Tasmanian wildlife need our support!
It is estimated that 293,000 animals loose their lives on the road each year in Tasmania. That equals 32 killed animals per hour on average for the year! According to Roadkill Tas, most wildlife is hit by vehicles between dusk and dawn. 50% of these animals had to loose their lives due to us humans driving faster than 80 km/h.
Imagine being a nocturnal animal. You are grazing on the lush grass on the side of the road, everything is quiet around you when all of a sudden you can hear a tremendous noise. You get dazzled by a bright light. A car is racing towards you. You can’t see, don’t know where to go. There is only a 50/50 chance to escape into the right direction.
The lucky ones find their way back into the bush, their safe place. But lots of animals don’t have a chance to escape.
What can I do if I accidentally hit an animal?
Although driving slowly and looking out for wildlife is the best way to avoid accidents, sometimes it just happens. If you do hit an animal there are a few things that you could do:
Stop only if it is safe to do so. Approach the animal slowly. If the animal is dead, pull it off the street to minimise the risk of predators getting run over by cars as well. Best is to use gloves, an old shirt or jacket when you examine the animal. Check the pouch, if it is a female. Often the young survive the crash and could possibly be saved. If the hit animal is still alive, it can also be treated and it might survive. Native animals get stressed easily and even die from stress. You can calm the animal down by keeping it in a warm, dark and quiet place, like a box or a towel, and keep handling to a minimum. Don’t try to feed the injured animal or joey anything. Call assistance immediately to increase the chance of recovery.
Who can I contact for help with orphaned or injured wildlife?
There are several organisations that will be able to help you and give you advice if you come across orphaned or injured wildlife.
Bonorong Wildlife Sancturay
The Bonorong Wildlife Sanctuary operates a 24-hour wildlife rescue service and organises a pool of dedicated volunteers, wildlife carers and vets. Most likely they will be able to find a local wildlife rescuer in their database who can assist you with the rescue.
Call: 0447 264 625 (0447 ANIMAL)
The Wildlife Management Branch of the Department of Primary Industries, Parks, Water and the Environment (DPIPWE) offers a hotline for Wildlife Incidents as well.
Phone: 1300 827 727
Thanks to everyone who has helped animals in need!

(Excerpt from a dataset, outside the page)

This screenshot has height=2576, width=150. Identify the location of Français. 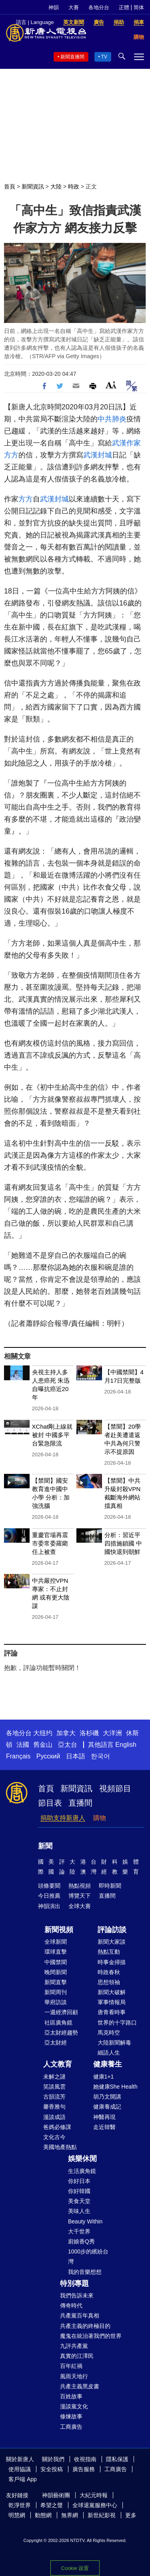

Your support is very much appreciated. All the injured and orphaned animals have their own little personalities which you get to know once you’ve spent a bit of time with them. The wallabies that we took on quickly became a part of the family and it’s amazing to watch them develop their own characters. Some of our ex-orphans have already shown us their offspring. So every single animal that got help will possibly contribute to secure the population of their species.